Content starts
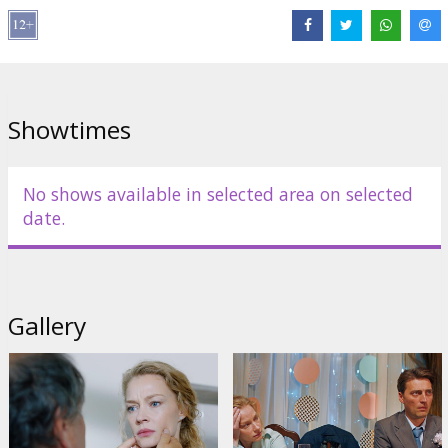
Distributor:
Garsu Pasaulio Irasai UAB
Director:
Mariya Shulgina
Cast:
Svetlana Khodchenkova
,
Ivan Kolesnikov
,
Maksim Lagashkin
Links:
gpicinema.com
,
kinopoisk.ru
Showtimes
No shows available in selected area on selected
date.
Gallery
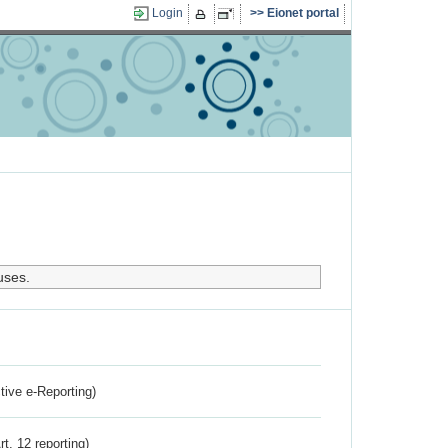
Login
Eionet portal
uses.
ctive e-Reporting)
rt. 12 reporting)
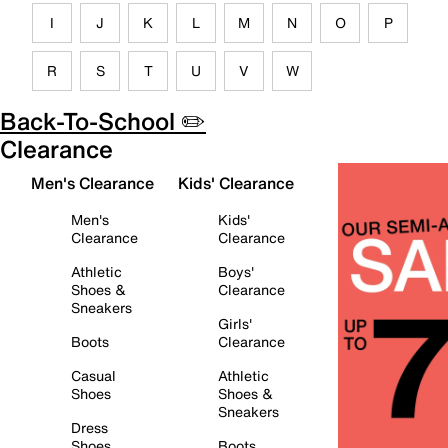
I
J
K
L
M
N
O
P
R
S
T
U
V
W
Back-To-School ✏️
Clearance
Men's Clearance
Kids' Clearance
Men's
Kids'
Clearance
Clearance
Athletic
Boys'
Shoes &
Clearance
Sneakers
Girls'
Boots
Clearance
Casual
Athletic
Shoes
Shoes &
Sneakers
Dress
Shoes
Boots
Content ends
● ACTION ITEM: Restate the data above word for word. Skip every picture.

● TASK RESPONSE:
Distributor:
Garsu Pasaulio Irasai UAB
Director:
Mariya Shulgina
Cast:
Svetlana Khodchenkova
,
Ivan Kolesnikov
,
Maksim Lagashkin
Links:
gpicinema.com
,
kinopoisk.ru
Showtimes
No shows available in selected area on selected
date.
Gallery
Login
Eionet portal
uses.
ctive e-Reporting)
rt. 12 reporting)
I
J
K
L
M
N
O
P
R
S
T
U
V
W
Back-To-School ✏️
Clearance
Men's Clearance
Kids' Clearance
Men's
Kids'
Clearance
Clearance
Athletic
Boys'
Shoes &
Clearance
Sneakers
Girls'
Boots
Clearance
Casual
Athletic
Shoes
Shoes &
Sneakers
Dress
Shoes
Boots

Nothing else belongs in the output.